The Dreaming: Waking Hours continues to be a delightful read as it mixes magic, dreams, and our deepest desires into one narrative that makes sense and captures the imagination. G. Willow Wilson, Nick Robles, and Mat Lopes are taking on the mantle of the Sandman universe and doing it magnificently. In the fourth issue, the nightmare Ruin must accept the fact that he needs to take responsibility for swapping places with Lindy, who is very much a normal human being. As she navigates the Shakespeare multiverse, can Ruin save her before Dream can catch up with him?
If you are a fan of Si Spurrier and Bilquis Evely’s The Dreaming, and why wouldn’t you be if you’re reading this series, you’ll need to pick this issue up. Spoilers aside, this issue begins to flesh out the narrative a bit more from the three plots opening the narrative quite a bit. Up until this issue, this series has felt a bit like a spinoff, but it’s pretty clear by the end of this issue this is the main series. Of course, it’s the only Sandman comic out right now, so that might be a given.
This issue focuses quite a bit on Lindy, who is determined to take control of her situation and escape by solving who was the one true Shakespeare. Ruin is doing the same after being stonewalled in the last issue and thus the narrative has a singular tact as both try to make things right. Lindy’s scenes are a bit static as she spends much of this issue sitting, thinking, and talking out loud. The final moment is a wild one, though, and it begs for an explanation that may be symbolic in nature.
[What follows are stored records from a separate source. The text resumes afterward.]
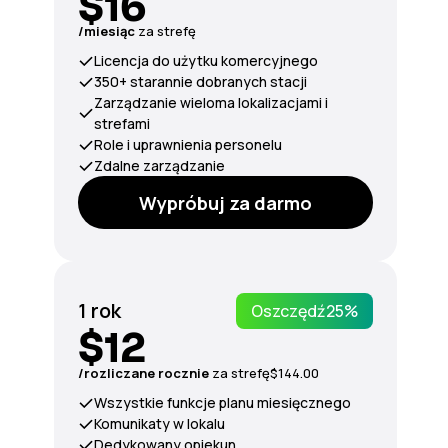
$16
/miesiąc
za strefę
Licencja do użytku komercyjnego
350+ starannie dobranych stacji
Zarządzanie wieloma lokalizacjami i
strefami
Role i uprawnienia personelu
Zdalne zarządzanie
Wypróbuj za darmo
1 rok
Oszczędź
25%
$12
/rozliczane rocznie
za
strefę
$144.00
Wszystkie funkcje planu miesięcznego
Komunikaty w lokalu
Dedykowany opiekun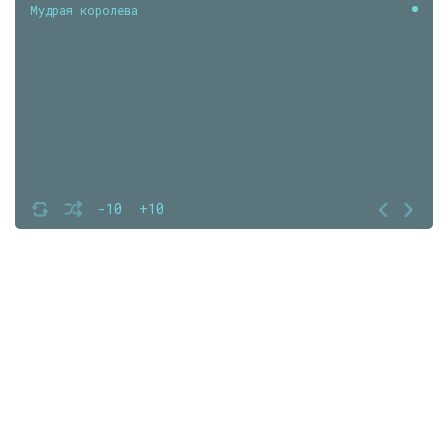
Мудрая королева
-10
+10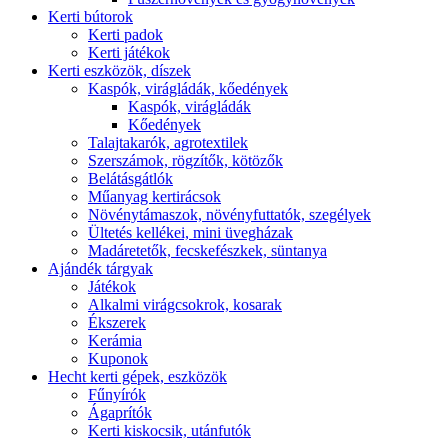
Kerti bútorok
Kerti padok
Kerti játékok
Kerti eszközök, díszek
Kaspók, virágládák, kőedények
Kaspók, virágládák
Kőedények
Talajtakarók, agrotextilek
Szerszámok, rögzítők, kötözők
Belátásgátlók
Műanyag kertirácsok
Növénytámaszok, növényfuttatók, szegélyek
Ültetés kellékei, mini üvegházak
Madáretetők, fecskefészkek, süntanya
Ajándék tárgyak
Játékok
Alkalmi virágcsokrok, kosarak
Ékszerek
Kerámia
Kuponok
Hecht kerti gépek, eszközök
Fűnyírók
Ágaprítók
Kerti kiskocsik, utánfutók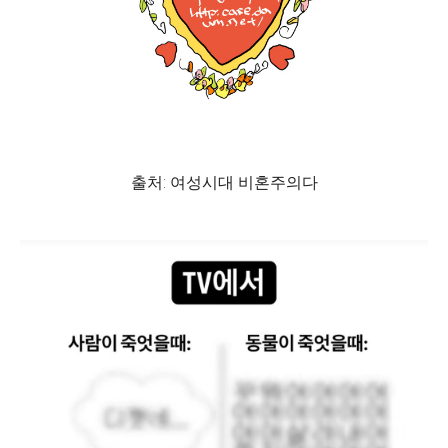
출처: 여성시대 비혼주의다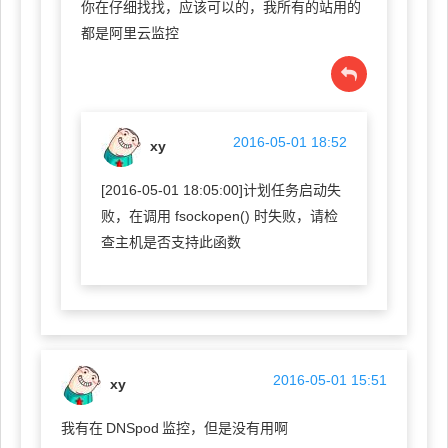
你在仔细找找，应该可以的，我所有的站用的
都是阿里云监控
2016-05-01 18:52
xy
[2016-05-01 18:05:00]计划任务启动失
败，在调用 fsockopen() 时失败，请检
查主机是否支持此函数
2016-05-01 15:51
xy
我有在
DNSpod
监控，但是没有用啊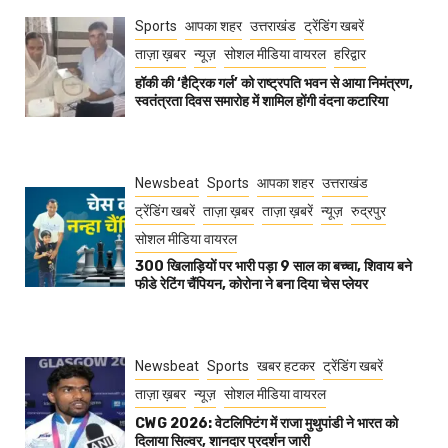
Sports
आपका शहर
उत्तराखंड
ट्रेंडिंग खबरें
ताज़ा ख़बर
न्यूज़
सोशल मीडिया वायरल
हरिद्वार
हॉकी की ‘हैट्रिक गर्ल’ को राष्ट्रपति भवन से आया निमंत्रण,
स्वतंत्रता दिवस समारोह में शामिल होंगी वंदना कटारिया
Newsbeat
Sports
आपका शहर
उत्तराखंड
ट्रेंडिंग खबरें
ताज़ा ख़बर
ताज़ा ख़बरें
न्यूज़
रुद्रपुर
सोशल मीडिया वायरल
300 खिलाड़ियों पर भारी पड़ा 9 साल का बच्चा, शिवाय बने
फीडे रेटिंग चैंपियन, कोरोना ने बना दिया चेस प्लेयर
Newsbeat
Sports
खबर हटकर
ट्रेंडिंग खबरें
ताज़ा ख़बर
न्यूज़
सोशल मीडिया वायरल
CWG 2026: वेटलिफ्टिंग में राजा मुथुपांडी ने भारत को
दिलाया सिल्वर, शानदार प्रदर्शन जारी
Ruin’s narrative is interesting in part because it helps convey this miserable nightmare may be a hero yet. Ruin’s plight also helps flesh out Heather the sorcerer’s personality–you’ll be shocked discover who her partner is–and further makes you want to spend time with these characters. And that’s one of the reasons this work is so delightful: in a world where the news is always awful and we can’t spend a moment with our friends without fearing for their health, The Dreaming: Waking Hours allows us a respite with characters who are like new friends.
Robles and Lopes continue to do excellent work, always seeming to convey normal reality in an interesting and believable way and with a page turn totally blowing us away with the strangeness of the Dreaming. Characters always seem believable and real, even Heather’s boyfriend who is supposed to be a flat stereotype, which helps connect you with the characters even with they aren’t speaking. This issue doesn’t call for many showstopper moments, but when things do get strange it’s a riveting kind of weird.
What propels this issue beyond good to great are a few incredibly well-worded bits of advice and thoughts on life. One, in particular, stood out: “The greatest endeavors all involve fear. It comes not from the immensity of the task, but from the realization that we are far greater beings than we imagined.” These bits of dialogue add a sense of wisdom and weight to the story while also supplying a bit of hopeful energy we so desperately need in these trying times. The fact that there are multiple goes to prove this series is a must-read for us all.
The Dreaming: Waking Hours continues to be one of the most delightful books on the stands today. It blends warm and interesting characters and captivating weirdness you won’t want to tear yourself away from.